_DESCRIPTION OF THE TASK_.
Could you write the entries out again, exactly as they are?

┄┄┄┄┄┄┄┄┄┄┄┄┄┄┄┄┄┄┄┄

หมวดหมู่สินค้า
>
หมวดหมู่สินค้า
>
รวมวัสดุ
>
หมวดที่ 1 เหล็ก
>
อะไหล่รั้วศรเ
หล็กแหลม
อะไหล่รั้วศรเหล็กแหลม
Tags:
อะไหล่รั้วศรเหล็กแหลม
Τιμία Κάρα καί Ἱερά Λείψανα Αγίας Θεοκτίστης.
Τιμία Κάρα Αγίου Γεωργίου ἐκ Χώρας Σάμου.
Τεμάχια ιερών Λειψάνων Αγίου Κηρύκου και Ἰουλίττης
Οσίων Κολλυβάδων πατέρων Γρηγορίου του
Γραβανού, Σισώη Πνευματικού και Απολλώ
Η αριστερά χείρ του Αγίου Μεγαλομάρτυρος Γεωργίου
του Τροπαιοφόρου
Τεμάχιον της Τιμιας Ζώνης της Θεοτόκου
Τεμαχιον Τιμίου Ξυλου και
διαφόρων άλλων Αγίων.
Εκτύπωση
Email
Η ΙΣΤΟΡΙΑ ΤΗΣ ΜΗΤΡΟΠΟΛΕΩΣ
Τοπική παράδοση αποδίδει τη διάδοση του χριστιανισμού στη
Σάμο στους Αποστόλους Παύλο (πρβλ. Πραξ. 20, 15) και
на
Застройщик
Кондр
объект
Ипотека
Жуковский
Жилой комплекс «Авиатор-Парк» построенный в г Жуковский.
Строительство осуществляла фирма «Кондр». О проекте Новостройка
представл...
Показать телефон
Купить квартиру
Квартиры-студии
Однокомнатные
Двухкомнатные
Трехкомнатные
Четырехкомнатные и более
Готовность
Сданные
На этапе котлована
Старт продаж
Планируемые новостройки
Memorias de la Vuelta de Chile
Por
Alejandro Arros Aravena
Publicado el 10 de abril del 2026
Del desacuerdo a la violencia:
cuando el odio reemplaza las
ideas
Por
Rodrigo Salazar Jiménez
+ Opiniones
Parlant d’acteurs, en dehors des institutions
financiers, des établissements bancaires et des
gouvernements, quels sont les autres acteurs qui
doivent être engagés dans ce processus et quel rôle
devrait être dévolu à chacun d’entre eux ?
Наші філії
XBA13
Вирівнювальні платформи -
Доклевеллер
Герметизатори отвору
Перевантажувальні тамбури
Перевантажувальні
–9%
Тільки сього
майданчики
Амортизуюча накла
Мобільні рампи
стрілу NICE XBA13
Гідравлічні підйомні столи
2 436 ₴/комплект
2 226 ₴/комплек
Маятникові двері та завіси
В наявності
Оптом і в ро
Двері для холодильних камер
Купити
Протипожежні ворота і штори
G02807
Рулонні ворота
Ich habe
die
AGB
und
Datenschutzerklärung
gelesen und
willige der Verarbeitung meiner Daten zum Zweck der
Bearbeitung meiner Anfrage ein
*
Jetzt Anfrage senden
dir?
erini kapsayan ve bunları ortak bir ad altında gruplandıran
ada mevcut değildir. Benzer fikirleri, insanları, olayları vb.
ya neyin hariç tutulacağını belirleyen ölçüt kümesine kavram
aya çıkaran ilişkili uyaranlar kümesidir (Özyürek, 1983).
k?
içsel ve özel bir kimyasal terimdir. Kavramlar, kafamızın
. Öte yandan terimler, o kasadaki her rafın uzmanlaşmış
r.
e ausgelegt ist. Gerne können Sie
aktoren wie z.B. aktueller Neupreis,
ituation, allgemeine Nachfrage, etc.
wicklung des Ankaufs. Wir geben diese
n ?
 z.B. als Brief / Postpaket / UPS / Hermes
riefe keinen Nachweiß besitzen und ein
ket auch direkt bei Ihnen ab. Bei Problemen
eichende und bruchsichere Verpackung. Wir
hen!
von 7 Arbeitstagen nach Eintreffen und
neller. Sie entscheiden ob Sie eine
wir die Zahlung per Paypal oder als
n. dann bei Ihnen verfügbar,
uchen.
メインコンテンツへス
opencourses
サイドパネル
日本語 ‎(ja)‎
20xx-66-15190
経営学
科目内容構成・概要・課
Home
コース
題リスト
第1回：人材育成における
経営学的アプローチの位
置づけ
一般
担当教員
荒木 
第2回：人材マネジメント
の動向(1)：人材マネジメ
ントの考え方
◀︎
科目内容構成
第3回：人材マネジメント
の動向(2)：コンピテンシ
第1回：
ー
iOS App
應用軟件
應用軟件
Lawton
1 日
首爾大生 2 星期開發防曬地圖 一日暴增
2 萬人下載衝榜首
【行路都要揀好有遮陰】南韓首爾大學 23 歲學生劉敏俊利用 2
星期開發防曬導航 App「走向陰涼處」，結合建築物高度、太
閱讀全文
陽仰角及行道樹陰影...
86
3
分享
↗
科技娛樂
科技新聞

┄┄┄┄┄┄┄┄┄┄┄┄┄┄┄┄┄┄┄┄

_ANSWER SPACE_.
หมวดหมู่สินค้า
>
หมวดหมู่สินค้า
>
รวมวัสดุ
>
หมวดที่ 1 เหล็ก
>
อะไหล่รั้วศรเ
หล็กแหลม
อะไหล่รั้วศรเหล็กแหลม
Tags:
อะไหล่รั้วศรเหล็กแหลม
Τιμία Κάρα καί Ἱερά Λείψανα Αγίας Θεοκτίστης.
Τιμία Κάρα Αγίου Γεωργίου ἐκ Χώρας Σάμου.
Τεμάχια ιερών Λειψάνων Αγίου Κηρύκου και Ἰουλίττης
Οσίων Κολλυβάδων πατέρων Γρηγορίου του
Γραβανού, Σισώη Πνευματικού και Απολλώ
Η αριστερά χείρ του Αγίου Μεγαλομάρτυρος Γεωργίου
του Τροπαιοφόρου
Τεμάχιον της Τιμιας Ζώνης της Θεοτόκου
Τεμαχιον Τιμίου Ξυλου και
διαφόρων άλλων Αγίων.
Εκτύπωση
Email
Η ΙΣΤΟΡΙΑ ΤΗΣ ΜΗΤΡΟΠΟΛΕΩΣ
Τοπική παράδοση αποδίδει τη διάδοση του χριστιανισμού στη
Σάμο στους Αποστόλους Παύλο (πρβλ. Πραξ. 20, 15) και
на
Застройщик
Кондр
объект
Ипотека
Жуковский
Жилой комплекс «Авиатор-Парк» построенный в г Жуковский.
Строительство осуществляла фирма «Кондр». О проекте Новостройка
представл...
Показать телефон
Купить квартиру
Квартиры-студии
Однокомнатные
Двухкомнатные
Трехкомнатные
Четырехкомнатные и более
Готовность
Сданные
На этапе котлована
Старт продаж
Планируемые новостройки
Memorias de la Vuelta de Chile
Por
Alejandro Arros Aravena
Publicado el 10 de abril del 2026
Del desacuerdo a la violencia:
cuando el odio reemplaza las
ideas
Por
Rodrigo Salazar Jiménez
+ Opiniones
Parlant d’acteurs, en dehors des institutions
financiers, des établissements bancaires et des
gouvernements, quels sont les autres acteurs qui
doivent être engagés dans ce processus et quel rôle
devrait être dévolu à chacun d’entre eux ?
Наші філії
XBA13
Вирівнювальні платформи -
Доклевеллер
Герметизатори отвору
Перевантажувальні тамбури
Перевантажувальні
–9%
Тільки сього
майданчики
Амортизуюча накла
Мобільні рампи
стрілу NICE XBA13
Гідравлічні підйомні столи
2 436 ₴/комплект
2 226 ₴/комплек
Маятникові двері та завіси
В наявності
Оптом і в ро
Двері для холодильних камер
Купити
Протипожежні ворота і штори
G02807
Рулонні ворота
Ich habe
die
AGB
und
Datenschutzerklärung
gelesen und
willige der Verarbeitung meiner Daten zum Zweck der
Bearbeitung meiner Anfrage ein
*
Jetzt Anfrage senden
dir?
erini kapsayan ve bunları ortak bir ad altında gruplandıran
ada mevcut değildir. Benzer fikirleri, insanları, olayları vb.
ya neyin hariç tutulacağını belirleyen ölçüt kümesine kavram
aya çıkaran ilişkili uyaranlar kümesidir (Özyürek, 1983).
k?
içsel ve özel bir kimyasal terimdir. Kavramlar, kafamızın
. Öte yandan terimler, o kasadaki her rafın uzmanlaşmış
r.
e ausgelegt ist. Gerne können Sie
aktoren wie z.B. aktueller Neupreis,
ituation, allgemeine Nachfrage, etc.
wicklung des Ankaufs. Wir geben diese
n ?
 z.B. als Brief / Postpaket / UPS / Hermes
riefe keinen Nachweiß besitzen und ein
ket auch direkt bei Ihnen ab. Bei Problemen
eichende und bruchsichere Verpackung. Wir
hen!
von 7 Arbeitstagen nach Eintreffen und
neller. Sie entscheiden ob Sie eine
wir die Zahlung per Paypal oder als
n. dann bei Ihnen verfügbar,
uchen.
メインコンテンツへス
opencourses
サイドパネル
日本語 ‎(ja)‎
20xx-66-15190
経営学
科目内容構成・概要・課
Home
コース
題リスト
第1回：人材育成における
経営学的アプローチの位
置づけ
一般
担当教員
荒木 
第2回：人材マネジメント
の動向(1)：人材マネジメ
ントの考え方
◀︎
科目内容構成
第3回：人材マネジメント
の動向(2)：コンピテンシ
第1回：
ー
iOS App
應用軟件
應用軟件
Lawton
1 日
首爾大生 2 星期開發防曬地圖 一日暴增
2 萬人下載衝榜首
【行路都要揀好有遮陰】南韓首爾大學 23 歲學生劉敏俊利用 2
星期開發防曬導航 App「走向陰涼處」，結合建築物高度、太
閱讀全文
陽仰角及行道樹陰影...
86
3
分享
↗
科技娛樂
科技新聞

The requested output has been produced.